A compartment is bound to exactly one specific underlying storage service. Depending on the type of underlying storage, various configuration options are present (for example the amount of redundancy).
The idea of compartments is that related data goes in one compartment. With related data, we mean: data that is functionally related to each other, has the same availability/redundancy requirements, has about the same life cycle, has a similar backup schedule, et cetera. This makes it possible to perform administrative tasks (like restoring a backup, or moving to another storage service) on an isolated part of your system. It also allows you to configure more expensive, faster and redundant storage for critical parts of your application, and cheaper, slower or less redundant storage for other parts.

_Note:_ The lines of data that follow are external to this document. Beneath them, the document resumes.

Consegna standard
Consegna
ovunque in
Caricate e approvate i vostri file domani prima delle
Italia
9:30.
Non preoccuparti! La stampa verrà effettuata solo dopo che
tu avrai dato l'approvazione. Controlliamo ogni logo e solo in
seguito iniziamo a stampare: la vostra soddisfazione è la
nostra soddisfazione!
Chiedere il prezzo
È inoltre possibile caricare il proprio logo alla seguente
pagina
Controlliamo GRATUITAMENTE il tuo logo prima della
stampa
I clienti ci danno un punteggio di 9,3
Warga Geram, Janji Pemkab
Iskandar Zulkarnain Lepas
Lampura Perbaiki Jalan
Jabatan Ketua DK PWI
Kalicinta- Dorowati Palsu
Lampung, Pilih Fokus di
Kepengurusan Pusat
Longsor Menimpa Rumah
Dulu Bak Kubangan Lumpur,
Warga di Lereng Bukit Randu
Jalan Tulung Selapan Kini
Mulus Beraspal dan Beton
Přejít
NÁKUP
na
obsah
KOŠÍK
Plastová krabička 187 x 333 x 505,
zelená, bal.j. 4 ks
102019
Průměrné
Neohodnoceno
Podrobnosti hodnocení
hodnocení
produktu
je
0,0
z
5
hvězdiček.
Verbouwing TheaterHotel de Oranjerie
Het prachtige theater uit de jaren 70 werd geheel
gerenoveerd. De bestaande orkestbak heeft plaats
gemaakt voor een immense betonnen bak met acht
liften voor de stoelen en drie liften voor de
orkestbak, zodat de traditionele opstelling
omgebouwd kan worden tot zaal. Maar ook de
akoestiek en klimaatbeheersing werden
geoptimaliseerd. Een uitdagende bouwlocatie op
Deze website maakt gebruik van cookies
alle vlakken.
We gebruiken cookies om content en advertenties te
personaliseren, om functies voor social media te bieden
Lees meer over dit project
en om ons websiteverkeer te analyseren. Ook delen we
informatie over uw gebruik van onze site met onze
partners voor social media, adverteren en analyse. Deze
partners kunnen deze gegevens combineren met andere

Application code can provide a hint to Darlean in which compartment data should be stored. This is done by means of specifiers. A specifier is a string that reflects the functional role of data. Example specifiers are shoppingcart.active
, shoppingcart.archive
and useraccounts
.
Application code passes such a specifier to every store, load or query operation. The configuration of the persistence provides a mapping from these specifiers to the corresponding compartment.
Partition keys and sort keys
Darlean supports the concept of partitioning – but it also works with storage services that do not use partitioning. Partitioning is a mechanism that facilitates horizontal scalability by dividing a data set over multiple partitions (places where the data is stored). Every piece of data is stored in only one partition.
To provide applications with finegrained control over partitioning (like which data should be stored together in which partition), the core concepts of partitioning form an integral part of the Darlean persistence API in the form of partition keys and sort keys that must be provided to every load, store or query operation.
Partition keys and sort keys in Darlean are similar in concept to the same terms in AWS DynamoDB or Azure Tables (in the latter, the sort key is called row key):
- The combination of the two must uniquely identify an item.
- The partition key of an item determines in which partition the item is stored. Two items with the same partition key are guaranteed to be stored in the same partition. Two items with different partition keys can be stored in the same partition, but they can also be stored in different partitions.
When the underlying storage service does not use partitioning, it can simply be considered a service with partitioning, but with only one partition, which means that all data ends up in the same partition. The above mentioned characteristics still hold in this situation, so that application developers do not have to worry whether the underlying storage system does suport partitioning or not: they should just write their software is if it would support partitioning for maximum flexibility and portability.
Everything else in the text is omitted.